I have thought about looping through each node, and looking at its neighbors, then recursively going through. Once I find a possible move I can put it into a structure. Once all possible moves are found I just pick the move with the highest count of node. It becomes more difficult when a node has more than one neighbor that matches.

So, is there some algorithm that I can use? I was thinking some sort of flood fill, but that doesn't meet rules #2.
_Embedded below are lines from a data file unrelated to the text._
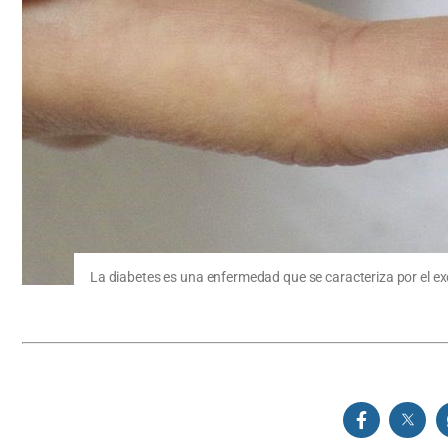
La diabetes es una enfermedad que se caracteriza por el e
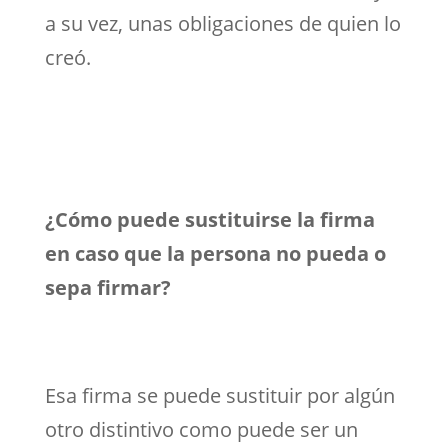
a su vez, unas obligaciones de quien lo
creó.
¿Cómo puede sustituirse la firma
en caso que la persona no pueda o
sepa firmar?
Esa firma se puede sustituir por algún
otro distintivo como puede ser un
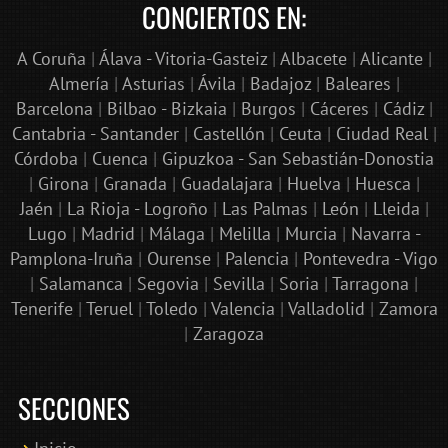
CONCIERTOS EN:
A Coruña
|
Álava - Vitoria-Gasteiz
|
Albacete
|
Alicante
|
Almería
|
Asturias
|
Ávila
|
Badajoz
|
Baleares
|
Barcelona
|
Bilbao - Bizkaia
|
Burgos
|
Cáceres
|
Cádiz
|
Cantabria - Santander
|
Castellón
|
Ceuta
|
Ciudad Real
|
Córdoba
|
Cuenca
|
Gipuzkoa - San Sebastián-Donostia
|
Girona
|
Granada
|
Guadalajara
|
Huelva
|
Huesca
|
Jaén
|
La Rioja - Logroño
|
Las Palmas
|
León
|
Lleida
|
Lugo
|
Madrid
|
Málaga
|
Melilla
|
Murcia
|
Navarra -
Pamplona-Iruña
|
Ourense
|
Palencia
|
Pontevedra - Vigo
|
Salamanca
|
Segovia
|
Sevilla
|
Soria
|
Tarragona
|
Tenerife
|
Teruel
|
Toledo
|
Valencia
|
Valladolid
|
Zamora
|
Zaragoza
SECCIONES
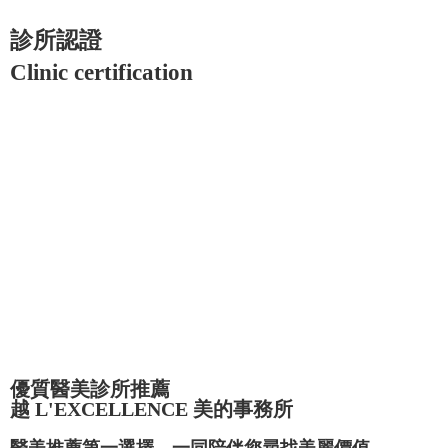
診所認證
Clinic certification
優質醫美診所推薦
越 L'EXCELLENCE 美的事務所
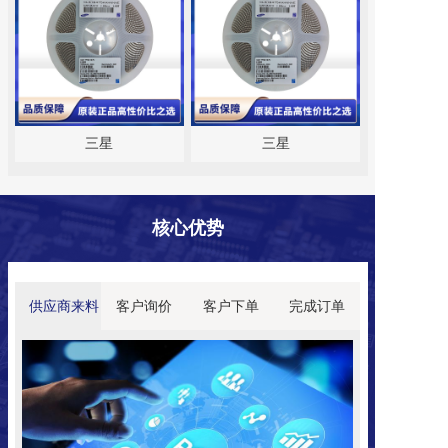
三星
三星
核心
优势
供应商来料
客户询价
客户下单
完成订单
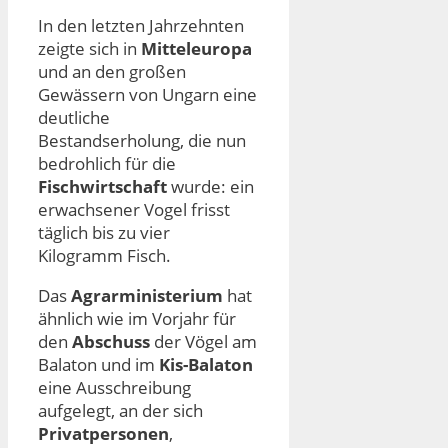
In den letzten Jahrzehnten
zeigte sich in
Mitteleuropa
und an den großen
Gewässern von Ungarn eine
deutliche
Bestandserholung, die nun
bedrohlich für die
Fischwirtschaft
wurde: ein
erwachsener Vogel frisst
täglich bis zu vier
Kilogramm Fisch.
Das
Agrarministerium
hat
ähnlich wie im Vorjahr für
den
Abschuss
der Vögel am
Balaton und im
Kis-Balaton
eine Ausschreibung
aufgelegt, an der sich
Privatpersonen
,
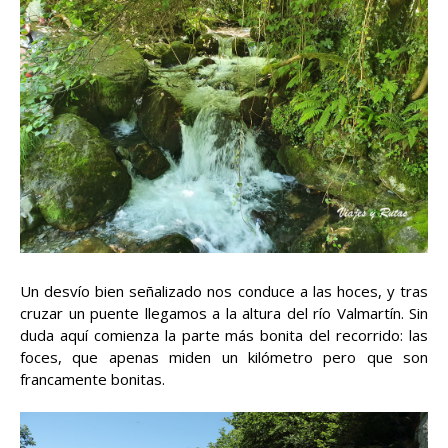
Un desvío bien señalizado nos conduce a las hoces, y tras
cruzar un puente llegamos a la altura del río Valmartín. Sin
duda aquí comienza la parte más bonita del recorrido: las
foces, que apenas miden un kilómetro pero que son
francamente bonitas.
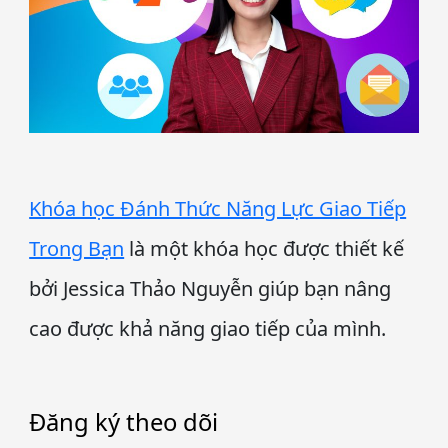
Khóa học Đánh Thức Năng Lực Giao Tiếp
Trong Bạn
là một khóa học được thiết kế
bởi Jessica Thảo Nguyễn giúp bạn nâng
cao được khả năng giao tiếp của mình.
Đăng ký theo dõi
As requested, here is a video of similar gameplay. http://youtube.com/watch?v=eumnCTG0AE8

enter image description here

  • \$\begingroup\$ It might be important to note that the 3 swords/gold are possible matches, but I just didn't include them in the image. \$\endgroup\$
    – user159
    Aug 13, 2011 at 5:11
  • \$\begingroup\$ Why are the 3 swords/gold possible matches? Do you want to find all paths that consist of at least 3 items? \$\endgroup\$
    – bummzack
    Aug 13, 2011 at 9:00
  • \$\begingroup\$ yeah, that is the idea. \$\endgroup\$
    – user159
    Aug 13, 2011 at 16:18

1 Answer 1


You can consider each group of linked identical symbols (and by linked I mean you can travel from one symbol to another) a separate graph. For each such graph apply a Depth First Search (DFS) starting from each node in the graph that isn't already part of the longest path for that graph. Every time you reach a dead end while applying a DFS, check to see if the path you've just traversed is longer than the global maximum that you've found so far. If it is, store it as the new longest path.

You'll notice that in the previous paragraph I mentioned applying a DFS multiple times for each graph. A single DFS ran on a graph wouldn't be enough. Consider this particular case:

1 1 1

If by chance you would first run a DFS on this graph in the topmost node, you would discover the longest possible path as being the vertical line, but that wouldn't be correct. This would happen every time you start the DFS algorithm in a node that's somewhere inside the resulting path or is not part of it at all. What you need to do in this particular example is also start a DFS algorithm from the left-most node in the second line. That will find the correct path. Generally speaking, you'll need to run DFS algorithms in each node that isn't currently part of the longest path for that graph, as stated above.

The absolute worse case scenario for this algorithm would be a board filled or mostly filled with a single symbol type, however that's unlikely to happen in the game. Also, be careful how you store the longest paths for each graph. If you don't optimize this bit, you might be better off just calling a DFS for each node on the stage. Assuming that you don't work with very large boards and that speed isn't that big of an issue, this solution should be fast enough.

Technically speaking, by breaking down your board into separate graphs you end up with multiple "Longest path problem"s. As we can see from your example, you can have cycles in your graph (for example, having all of the symbols on the outside of the stage of the same type), which means that in this particular problem you need to find the longest path in several cyclic undirected graphs, which can't be done in polynomial time.

If you find that this is too slow, see this answer on StackOverflow for more details on how to optimize the individual "Longest Path Problems".